Collected data entries:
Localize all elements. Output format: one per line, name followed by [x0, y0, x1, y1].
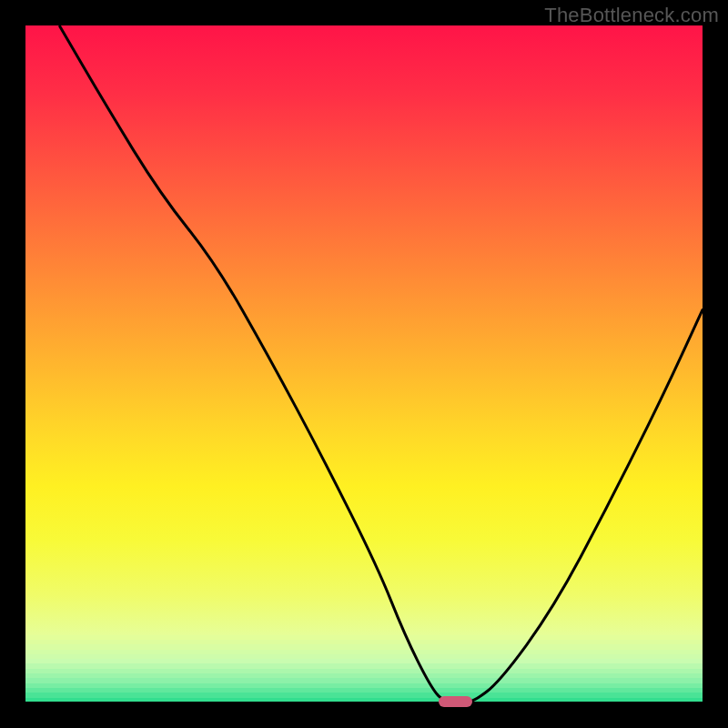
plot-area: [25, 25, 703, 703]
optimal-marker: [439, 696, 472, 707]
watermark-text: TheBottleneck.com: [544, 4, 719, 27]
chart-container: TheBottleneck.com: [0, 0, 728, 728]
gradient-background: [25, 25, 703, 703]
x-axis-line: [25, 702, 703, 704]
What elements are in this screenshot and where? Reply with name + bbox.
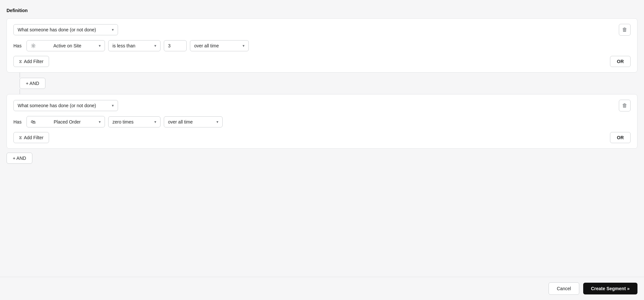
event-select-2-label: Placed Order <box>54 119 80 125</box>
condition-block-2: What someone has done (or not done) ▾ 🗑 … <box>7 94 637 149</box>
svg-point-0 <box>33 45 34 47</box>
filter-funnel-icon-2: ⧖ <box>19 135 22 140</box>
event-select-1[interactable]: Active on Site ▾ <box>26 40 105 51</box>
value-input-1[interactable] <box>164 40 187 51</box>
add-filter-btn-2[interactable]: ⧖ Add Filter <box>13 132 49 143</box>
condition-select-1-label: is less than <box>112 43 135 48</box>
delete-block-2-button[interactable]: 🗑 <box>619 100 631 111</box>
event-select-2[interactable]: 🛍 Placed Order ▾ <box>26 116 105 127</box>
condition-type-select-1: What someone has done (or not done) ▾ <box>13 24 118 35</box>
connector-line-top-1 <box>20 73 20 78</box>
type-select-2-label: What someone has done (or not done) <box>18 103 96 108</box>
and-button-2[interactable]: + AND <box>7 153 32 164</box>
block-2-footer-row: ⧖ Add Filter OR <box>13 132 631 143</box>
or-button-1[interactable]: OR <box>610 56 631 67</box>
type-select-1[interactable]: What someone has done (or not done) ▾ <box>13 24 118 35</box>
event-select-1-label: Active on Site <box>53 43 81 48</box>
type-select-2[interactable]: What someone has done (or not done) ▾ <box>13 100 118 111</box>
condition-select-1-chevron-icon: ▾ <box>154 43 156 48</box>
condition-select-2[interactable]: zero times ▾ <box>108 116 161 127</box>
time-select-2[interactable]: over all time ▾ <box>164 116 223 127</box>
connector-line-bottom-1 <box>20 89 20 94</box>
type-select-1-label: What someone has done (or not done) <box>18 27 96 32</box>
trash-icon-1: 🗑 <box>622 27 627 33</box>
condition-select-2-label: zero times <box>112 119 134 125</box>
has-label-2: Has <box>13 119 23 125</box>
add-filter-btn-1[interactable]: ⧖ Add Filter <box>13 56 49 67</box>
type-select-1-chevron-icon: ▾ <box>112 27 114 32</box>
block-1-footer-row: ⧖ Add Filter OR <box>13 56 631 67</box>
or-button-2[interactable]: OR <box>610 132 631 143</box>
add-filter-label-1: Add Filter <box>24 59 43 64</box>
trash-icon-2: 🗑 <box>622 103 627 108</box>
time-select-1-chevron-icon: ▾ <box>243 43 245 48</box>
event-select-2-chevron-icon: ▾ <box>99 120 101 124</box>
cancel-button[interactable]: Cancel <box>549 282 579 295</box>
add-filter-label-2: Add Filter <box>24 135 43 140</box>
create-segment-button[interactable]: Create Segment » <box>583 283 637 294</box>
type-select-2-chevron-icon: ▾ <box>112 103 114 108</box>
time-select-1-label: over all time <box>194 43 219 48</box>
and-section-bottom: + AND <box>7 153 637 164</box>
condition-select-2-chevron-icon: ▾ <box>154 120 156 124</box>
event-select-1-chevron-icon: ▾ <box>99 43 101 48</box>
time-select-2-label: over all time <box>168 119 193 125</box>
time-select-1[interactable]: over all time ▾ <box>190 40 249 51</box>
footer-bar: Cancel Create Segment » <box>0 277 644 300</box>
filter-row-1: Has Active on Site ▾ is less than ▾ over… <box>13 40 631 51</box>
definition-title: Definition <box>7 8 637 13</box>
has-label-1: Has <box>13 43 23 48</box>
shopping-bag-icon: 🛍 <box>31 119 36 125</box>
condition-block-1-header: What someone has done (or not done) ▾ 🗑 <box>13 24 631 36</box>
filter-funnel-icon-1: ⧖ <box>19 59 22 64</box>
condition-select-1[interactable]: is less than ▾ <box>108 40 161 51</box>
delete-block-1-button[interactable]: 🗑 <box>619 24 631 36</box>
and-connector-1: + AND <box>7 73 637 94</box>
gear-icon-1 <box>31 43 36 48</box>
and-button-1[interactable]: + AND <box>20 78 45 89</box>
condition-block-1: What someone has done (or not done) ▾ 🗑 … <box>7 18 637 73</box>
time-select-2-chevron-icon: ▾ <box>216 120 218 124</box>
filter-row-2: Has 🛍 Placed Order ▾ zero times ▾ over a… <box>13 116 631 127</box>
condition-block-2-header: What someone has done (or not done) ▾ 🗑 <box>13 100 631 111</box>
condition-type-select-2: What someone has done (or not done) ▾ <box>13 100 118 111</box>
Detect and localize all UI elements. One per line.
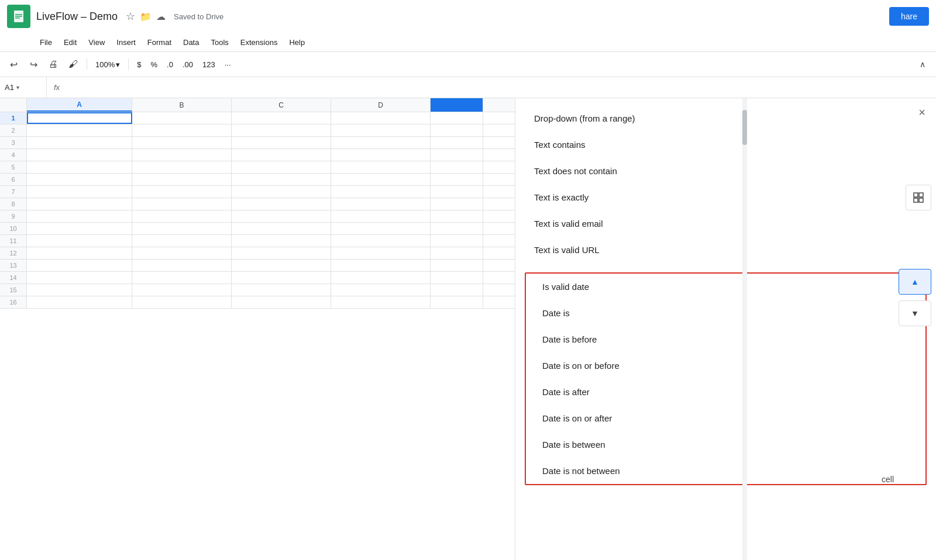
table-row: 5 (0, 161, 515, 174)
zoom-control[interactable]: 100% ▾ (92, 59, 123, 70)
cell-d1[interactable] (331, 112, 431, 124)
cell-a1[interactable] (27, 112, 132, 124)
grid-body: 1 2 3 4 5 6 7 8 9 10 11 12 13 14 15 16 (0, 112, 515, 309)
svg-rect-6 (914, 198, 918, 202)
arrow-down-icon: ▼ (911, 309, 919, 318)
dropdown-upper-section: Drop-down (from a range) Text contains T… (515, 98, 936, 270)
table-row: 12 (0, 247, 515, 260)
decimal-more-button[interactable]: .00 (179, 59, 197, 70)
sheet-area: A B C D 1 2 3 4 5 6 7 8 9 (0, 98, 515, 560)
table-row: 1 (0, 112, 515, 125)
undo-button[interactable]: ↩ (5, 56, 22, 73)
table-row: 13 (0, 260, 515, 272)
menu-bar: File Edit View Insert Format Data Tools … (0, 33, 936, 51)
grid-view-button[interactable] (906, 185, 931, 210)
dropdown-item-dropdown-from-range[interactable]: Drop-down (from a range) (515, 105, 936, 132)
arrow-up-button[interactable]: ▲ (899, 269, 931, 295)
dropdown-item-text-exactly[interactable]: Text is exactly (515, 184, 936, 210)
menu-format[interactable]: Format (143, 36, 176, 49)
cell-e1[interactable] (431, 112, 483, 124)
format-123-button[interactable]: 123 (199, 59, 219, 70)
svg-rect-7 (919, 198, 923, 202)
grid-icon (913, 192, 924, 203)
menu-file[interactable]: File (35, 36, 57, 49)
cell-b1[interactable] (132, 112, 232, 124)
cloud-icon: ☁ (156, 11, 166, 22)
svg-rect-3 (15, 18, 20, 19)
col-header-b[interactable]: B (132, 98, 232, 112)
main-content: A B C D 1 2 3 4 5 6 7 8 9 (0, 98, 936, 560)
dropdown-item-date-is-before[interactable]: Date is before (526, 326, 925, 352)
close-button[interactable]: × (913, 103, 931, 122)
cell-ref-arrow-icon: ▾ (16, 84, 19, 91)
menu-tools[interactable]: Tools (206, 36, 233, 49)
menu-insert[interactable]: Insert (112, 36, 140, 49)
svg-rect-2 (15, 16, 22, 17)
row-num-1: 1 (0, 112, 27, 124)
table-row: 6 (0, 174, 515, 186)
paint-format-button[interactable]: 🖌 (64, 56, 82, 73)
folder-icon[interactable]: 📁 (140, 11, 152, 22)
table-row: 9 (0, 210, 515, 223)
collapse-button[interactable]: ∧ (914, 56, 931, 73)
saved-status: Saved to Drive (174, 12, 223, 21)
dropdown-item-date-is-on-or-after[interactable]: Date is on or after (526, 405, 925, 431)
percent-button[interactable]: % (147, 59, 161, 70)
formula-input[interactable] (67, 77, 936, 98)
dropdown-item-date-is-between[interactable]: Date is between (526, 431, 925, 458)
dropdown-highlighted-section: Is valid date Date is Date is before Dat… (525, 272, 927, 485)
arrow-up-icon: ▲ (911, 277, 919, 286)
zoom-arrow-icon: ▾ (116, 60, 120, 69)
table-row: 2 (0, 125, 515, 137)
col-header-a[interactable]: A (27, 98, 132, 112)
menu-data[interactable]: Data (178, 36, 204, 49)
dropdown-item-date-is-on-or-before[interactable]: Date is on or before (526, 352, 925, 379)
dropdown-item-date-is[interactable]: Date is (526, 300, 925, 326)
table-row: 8 (0, 198, 515, 210)
dropdown-item-text-not-contain[interactable]: Text does not contain (515, 158, 936, 184)
dropdown-item-is-valid-date[interactable]: Is valid date (526, 274, 925, 300)
table-row: 7 (0, 186, 515, 198)
more-options-button[interactable]: ··· (221, 59, 235, 70)
toolbar-separator-2 (128, 58, 129, 70)
share-button[interactable]: hare (889, 7, 929, 26)
formula-bar: A1 ▾ fx (0, 77, 936, 98)
col-header-c[interactable]: C (232, 98, 331, 112)
sheets-logo (7, 5, 30, 28)
dropdown-scrollbar[interactable] (742, 98, 747, 560)
top-bar: LiveFlow – Demo ☆ 📁 ☁ Saved to Drive har… (0, 0, 936, 33)
dropdown-item-date-is-not-between[interactable]: Date is not between (526, 458, 925, 484)
right-panel: × ▲ ▼ cell Drop-down (fro (515, 98, 936, 560)
print-button[interactable]: 🖨 (44, 56, 62, 73)
table-row: 14 (0, 272, 515, 284)
svg-rect-4 (914, 193, 918, 197)
dropdown-item-text-valid-email[interactable]: Text is valid email (515, 210, 936, 237)
cell-c1[interactable] (232, 112, 331, 124)
decimal-less-button[interactable]: .0 (163, 59, 177, 70)
col-header-e[interactable] (431, 98, 483, 112)
menu-view[interactable]: View (84, 36, 109, 49)
cell-label: cell (882, 475, 894, 484)
table-row: 15 (0, 284, 515, 296)
title-icons: ☆ 📁 ☁ (126, 10, 166, 23)
dropdown-item-text-contains[interactable]: Text contains (515, 132, 936, 158)
dropdown-item-text-valid-url[interactable]: Text is valid URL (515, 237, 936, 263)
redo-button[interactable]: ↪ (25, 56, 42, 73)
col-header-d[interactable]: D (331, 98, 431, 112)
currency-button[interactable]: $ (133, 59, 144, 70)
menu-help[interactable]: Help (284, 36, 309, 49)
scrollbar-thumb[interactable] (742, 110, 747, 145)
arrow-down-button[interactable]: ▼ (899, 300, 931, 326)
column-headers: A B C D (0, 98, 515, 112)
menu-extensions[interactable]: Extensions (236, 36, 283, 49)
doc-title: LiveFlow – Demo (36, 11, 118, 23)
cell-reference[interactable]: A1 ▾ (0, 77, 47, 98)
toolbar: ↩ ↪ 🖨 🖌 100% ▾ $ % .0 .00 123 ··· ∧ (0, 51, 936, 77)
star-icon[interactable]: ☆ (126, 10, 135, 23)
table-row: 10 (0, 223, 515, 235)
svg-rect-5 (919, 193, 923, 197)
dropdown-item-date-is-after[interactable]: Date is after (526, 379, 925, 405)
toolbar-separator-1 (87, 58, 87, 70)
menu-edit[interactable]: Edit (59, 36, 81, 49)
table-row: 16 (0, 296, 515, 309)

#### [REQUIRED ACTION]
The answer must be a single number: the count of lines in the entries above that contain "Placed".

#### [SOLUTION TO THIS PROBLEM]
3